Think about it this way: The average person is expected to be in a car accident every 17.9 years, but hopefully you wear your seat belt every time you’re in the car. Buckling up doesn’t mean you’re afraid you’ll crash that day; it’s just the smart thing to do.
First trimester prenatal testing is the smart thing to do, ESPECIALLY if you would continue a pregnancy with a chromosomal abnormality or other birth defect. Most issues will be caught in a 20-week ultrasound, but, in my experience, finding out this far into the pregnancy causes emotional trauma that should be avoided at all costs. (For the perspective of another mother who chose cell-free fetal DNA testing, read “Why I Wish I Had Chosen Prenatal Testing,” a moving essay written by Patti Rice, the mother of 11 whose 10th child was born unexpectedly with Down syndrome.)

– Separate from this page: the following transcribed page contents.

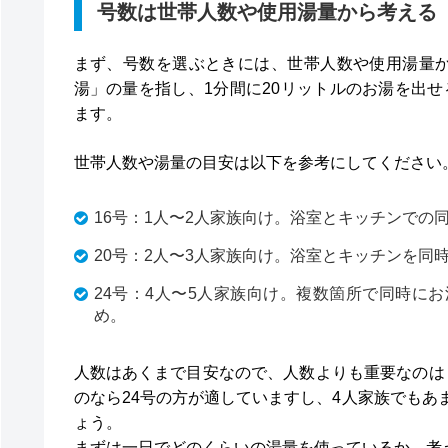
号数は世帯人数や使用湯量から考える
まず、号数を選ぶときには、世帯人数や使用湯量か
湯」の量を指し、1分間に20リットルのお湯を出せ
ます。
世帯人数や湯量の目安は以下を参考にしてください
16号：1人〜2人家族向け。浴室とキッチンでの
20号：2人〜3人家族向け。浴室とキッチンを同
24号：4人〜5人家族向け。複数箇所で同時に
め。
人数はあくまで目安なので、人数よりも重要なのは
のなら24号の方が適していますし、4人家族でもあ
ょう。
まずは一日でどのくらいの湯量を使っているか、考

If you are pregnant, planning to become pregnant or know someone who is, I strongly urge you to ask your doctor about a cell-free fetal DNA test. Doctors who are aware of the test are recommending it as an option for those who are of advanced maternal age, have irregular standard maternal blood screenings, have irregular ultrasound findings or have a personal or family history of chromosomal disorders. However, ANYONE can request the testing. If your doctor isn’t familiar with it, don’t be afraid to ask them to look into it. It’s available in all 50 states. Just three insurance companies cover it (Aetna, Cigna and United Healthcare), but in our case, the testing company reduced our personal cost to under $200 when it wasn’t covered by our insurance.
I believe that this sort of testing will quickly become the standard of care, but in these early stages, I want to share what I’ve learned with as many people as possible. I can only hope that learning about cell-free fetal DNA testing will save one person from suffering the way we did. Or maybe it will keep someone from unnecessarily undergoing a more risky, invasive test like CVS or amniocentesis.
If you do choose to do prenatal testing, please tell people. Hopefully sharing your decision with others will help reshape how we look at prenatal testing, transforming it into something that’s viewed as one of the most caring, responsible choices you can make for your baby, yourself and your family.